The California law (AB 1687) requires providers of “commercial online entertainment employment" services -- a description that appears to apply only to Amazon's IMDb.com -- to remove information about paying subscribers' ages upon their request.

Supporters -- including the union Screen Actors Guild-American Federation of Television and Radio Artists -- say the measure helps combat illegal age discrimination in Hollywood.

IMDb.com, which sued to invalidate the law, argues that it violates the First Amendment by requiring the removal of information.

U.S. District Court Judge Vince Chhabria in the Northern District of California sided with IMDb and blocked the state from enforcing the measure, ruling that it violates the First Amendment by restricting truthful speech.

The California Attorney General and actors union SAG-AFTRA recently asked the 9th Circuit to reverse Chhabria's ruling and reinstate the law, while IMDb opposed that request.

Siding with IMDb, the Reporters Committee, along with a group of law professors, say the law is unconstitutional.

“Media reports of truthful information should be encouraged, not suppressed,” the Reporters Committee and law professors write. “Unless AB 1687 is struck down, there will be virtually no limit to the government’s ability to suppress the reporting of truthful facts by other sources, including the print media.”

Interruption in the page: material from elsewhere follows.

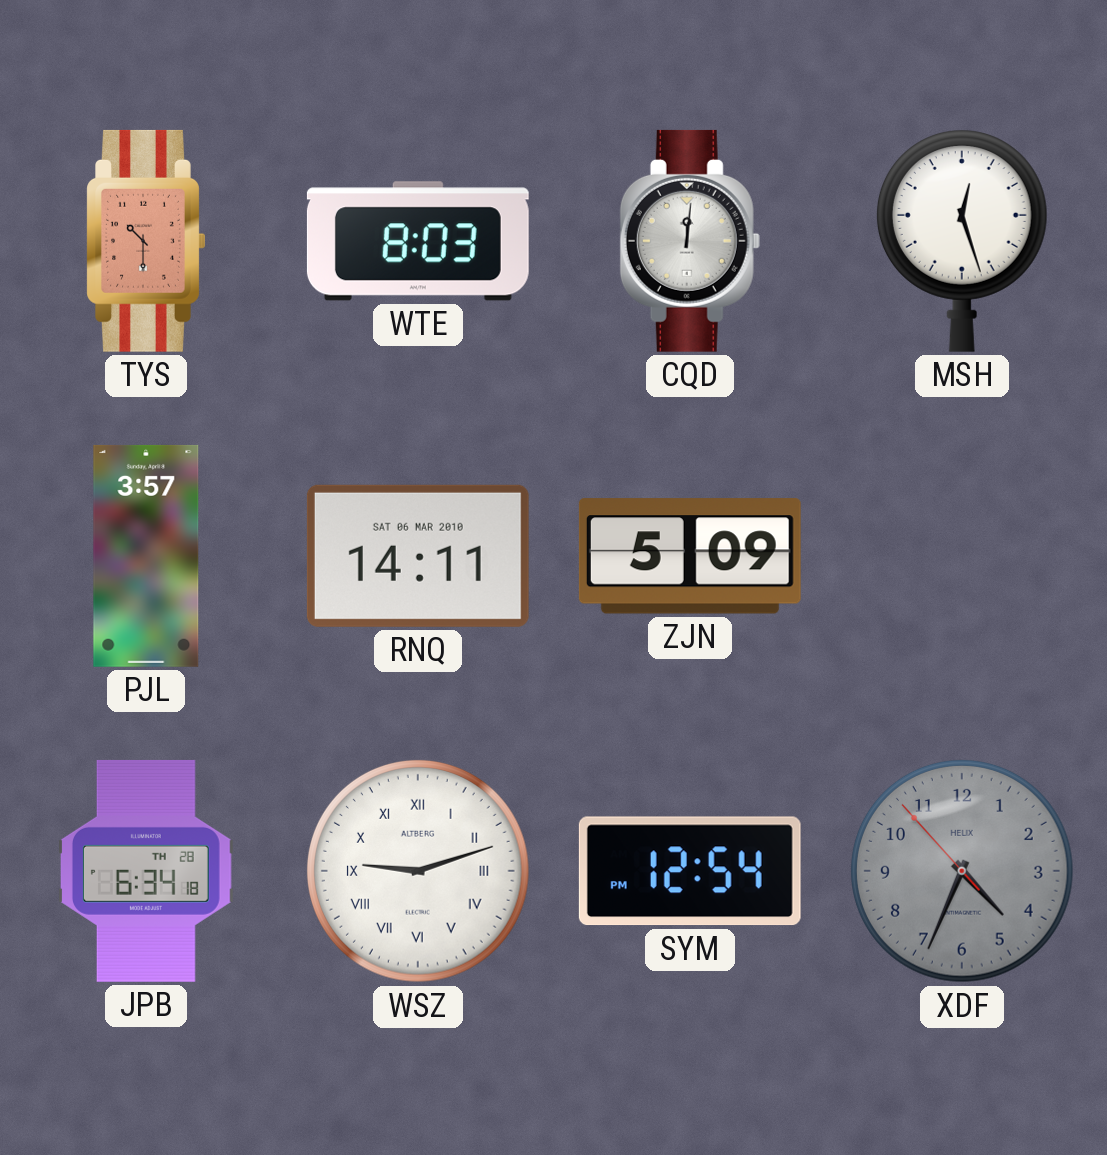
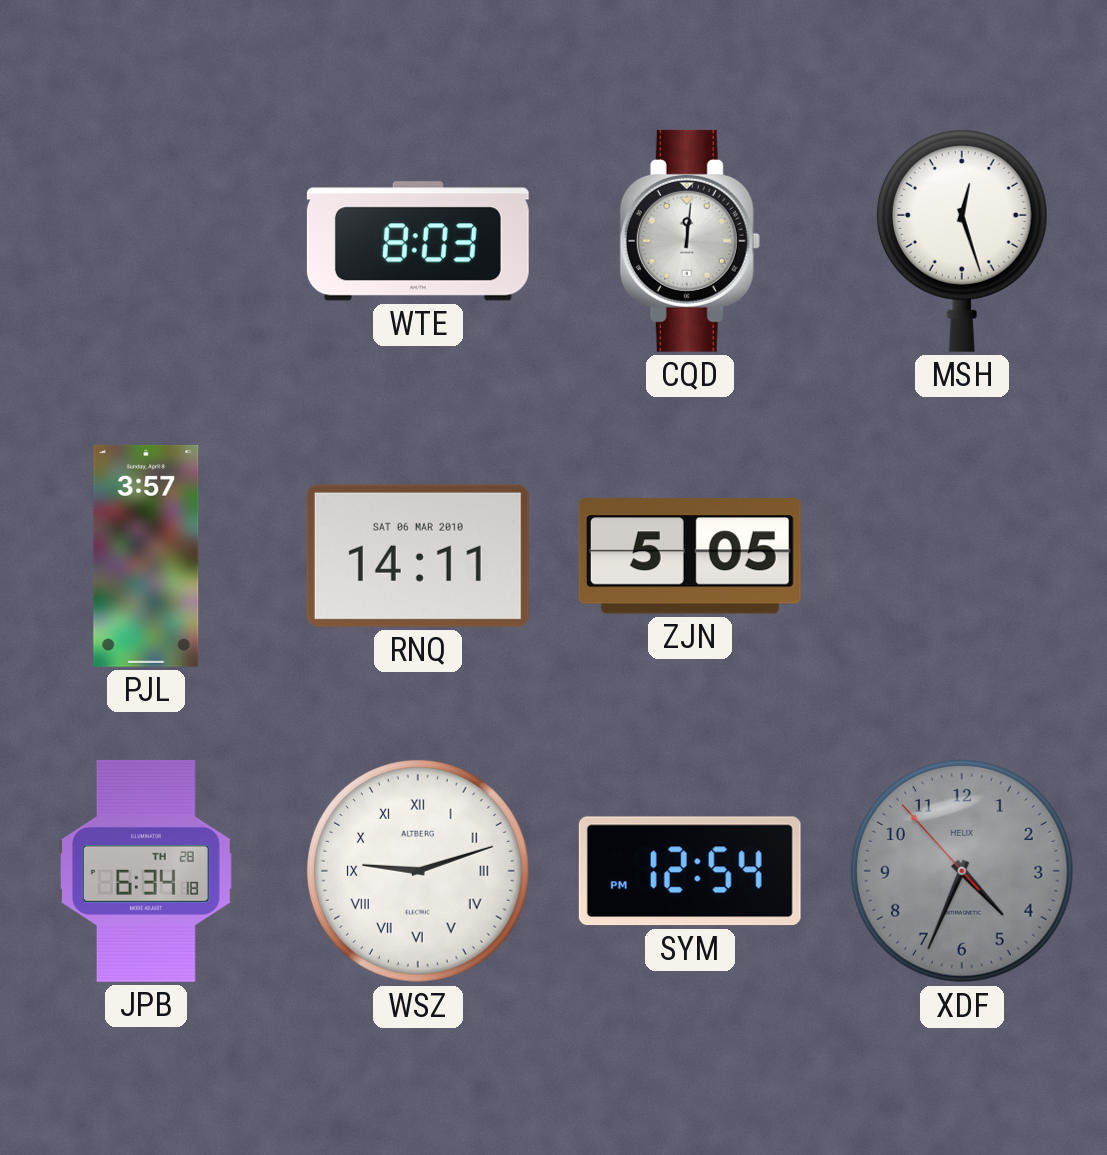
TYS: 10:30 -> none
ZJN: 5:09 -> 5:05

They argue it's unconstitutional to censor truthful speech, even if the goal of the censorship is to prevent illegal age discrimination.

“IMDb’s public site should not be prohibited from providing facially innocuous and valuable information from the world, just because the information has the potential to be used wrongly by a few casting directors,” they write. “Truthful facts, like many things, may be wrongly used by some. This does not mean the truth should be withheld from all.”